Both sat thinking for a while when another old meme started showing up on Ian’s body. Around his head he noticed a bunch of colorful text with bad grammar in Comic Sans MS popping up around his head! “Mr. W. B.! It’s happening again!”

“Oh, dear! That’s not good at all. We need to think harder.” Suddenly Mr. Mason sat up quickly and yelled, “That’s it! I knew who the culprit is!”

“Really?” Ian yelled, sitting up to be about half his idol’s height, “Who is it?”

“There’s no other place… Who but the people at Hollywood? I’ve delivered paper to them before, and they’re about the least internet-literate people I’ve ever seen! They made a movie about Unicode characters before, you know.”

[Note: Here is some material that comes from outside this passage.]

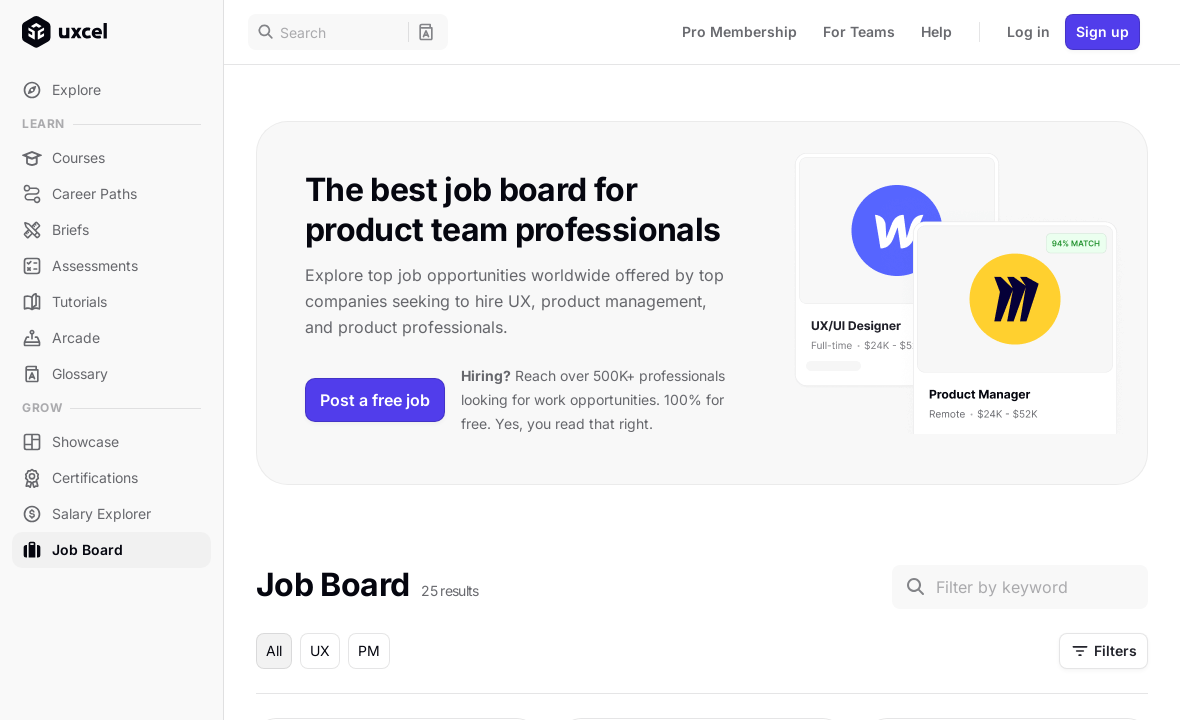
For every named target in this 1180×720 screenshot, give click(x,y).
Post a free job (375, 400)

“Then let’s go there right now! What are we waoitng fo—” Ian was stopped, as techno music began playing in the background. His arms became forced into a cool victory pose, which he couldn’t escape from! “AAJ KAR TOPIC HAI D SE DAB DAB DA DAB DA DAB DAB DAB DAB” he yelled through screams of torment. “Good Lord! (he means hector :3)” yelled WB Mason, “We need to go to Hollywood right now and see what they can do about your bad meme infection!! I know they must be the cause behind it!”

🐟 Ian yote Warner Brothers Mason through the sky, following a parabolic trajectory. WB landed on a chicken in the backyard of Holly Wood. “Ah, how nice of you to DROP BY!!!!!” said Holly and she slapped her knee as Demoman from Team Fortress 2 said “Oh, it slaps me on the knee!”. “Holly this isn’t time for jokes” said WB. “I have a very serious me me infection and it must be fixed.”. Holly was about to prescribe the cure for mem disease but then NORIAKI TENMEI GUANGLI KAKYOIN showed up wearing his sunglasses, as well as Sex Pistol #4 earings in addition to his cherries. He started being super creepy and spying on Koichi’s sercret secxs lyf but Fugo got super annoyed and dragged him back to where they were filmin gthe Eyes of Heaven movie. Ian arrived in his shwifty HOT RED FERRARI and did the Fortnight default dance while the car Tokyo drifted off and crashed into a wall abd burtst into flames. Holly gave Ian the pills for curing the disease but the bottle had been ,elted by the flames! So they had to go forraging for the materials to make the cure! But there was a cow nearby so they milked it with an iron bucket and Ian drank the milk and he got cured!